Source records Start Marker
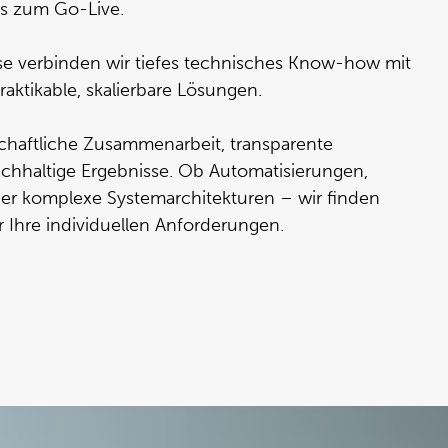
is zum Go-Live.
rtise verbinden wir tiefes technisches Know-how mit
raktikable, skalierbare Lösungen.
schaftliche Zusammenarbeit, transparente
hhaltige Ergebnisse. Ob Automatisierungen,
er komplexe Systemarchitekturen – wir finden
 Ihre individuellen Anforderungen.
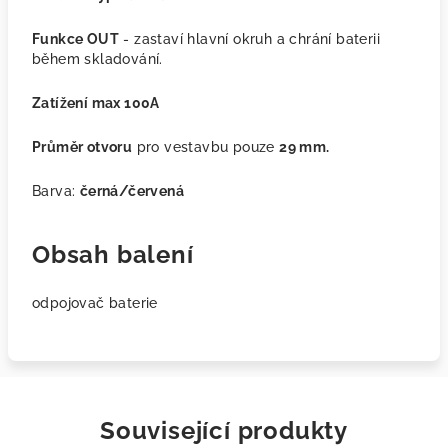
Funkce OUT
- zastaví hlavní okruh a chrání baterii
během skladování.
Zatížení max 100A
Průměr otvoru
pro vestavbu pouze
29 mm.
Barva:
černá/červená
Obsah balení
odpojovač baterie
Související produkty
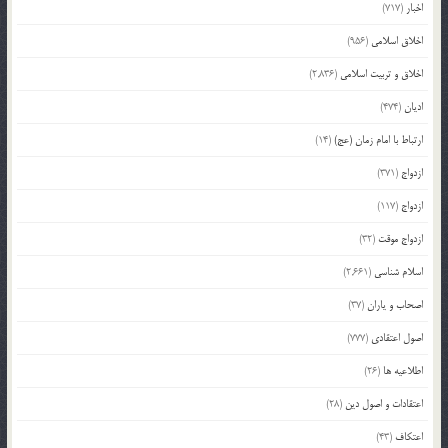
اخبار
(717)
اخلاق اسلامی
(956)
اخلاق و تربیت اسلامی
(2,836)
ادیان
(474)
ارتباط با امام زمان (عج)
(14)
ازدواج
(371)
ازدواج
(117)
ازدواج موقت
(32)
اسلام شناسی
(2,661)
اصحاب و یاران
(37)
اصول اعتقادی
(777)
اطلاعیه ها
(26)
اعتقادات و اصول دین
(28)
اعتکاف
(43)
Source records End Marker
Source records Start Marker
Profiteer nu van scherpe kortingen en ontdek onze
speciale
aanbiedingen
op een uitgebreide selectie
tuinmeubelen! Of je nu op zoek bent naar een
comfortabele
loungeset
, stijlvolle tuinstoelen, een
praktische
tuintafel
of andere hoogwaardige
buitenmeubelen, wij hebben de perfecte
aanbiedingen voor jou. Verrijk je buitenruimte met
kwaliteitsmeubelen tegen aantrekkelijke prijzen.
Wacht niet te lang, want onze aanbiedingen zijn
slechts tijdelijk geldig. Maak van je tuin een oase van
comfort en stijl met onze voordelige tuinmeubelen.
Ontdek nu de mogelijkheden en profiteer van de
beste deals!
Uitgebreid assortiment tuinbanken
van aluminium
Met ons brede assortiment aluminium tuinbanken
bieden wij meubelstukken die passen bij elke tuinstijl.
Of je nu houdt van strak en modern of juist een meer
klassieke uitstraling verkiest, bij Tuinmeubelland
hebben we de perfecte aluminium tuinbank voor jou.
Source records End Marker
Exercise aim:
Return, from the data, each line where the string "aanbiedingen" occurs.

Written solution:
aanbiedingen
aanbiedingen voor jou. Verrijk je buitenruimte met
Wacht niet te lang, want onze aanbiedingen zijn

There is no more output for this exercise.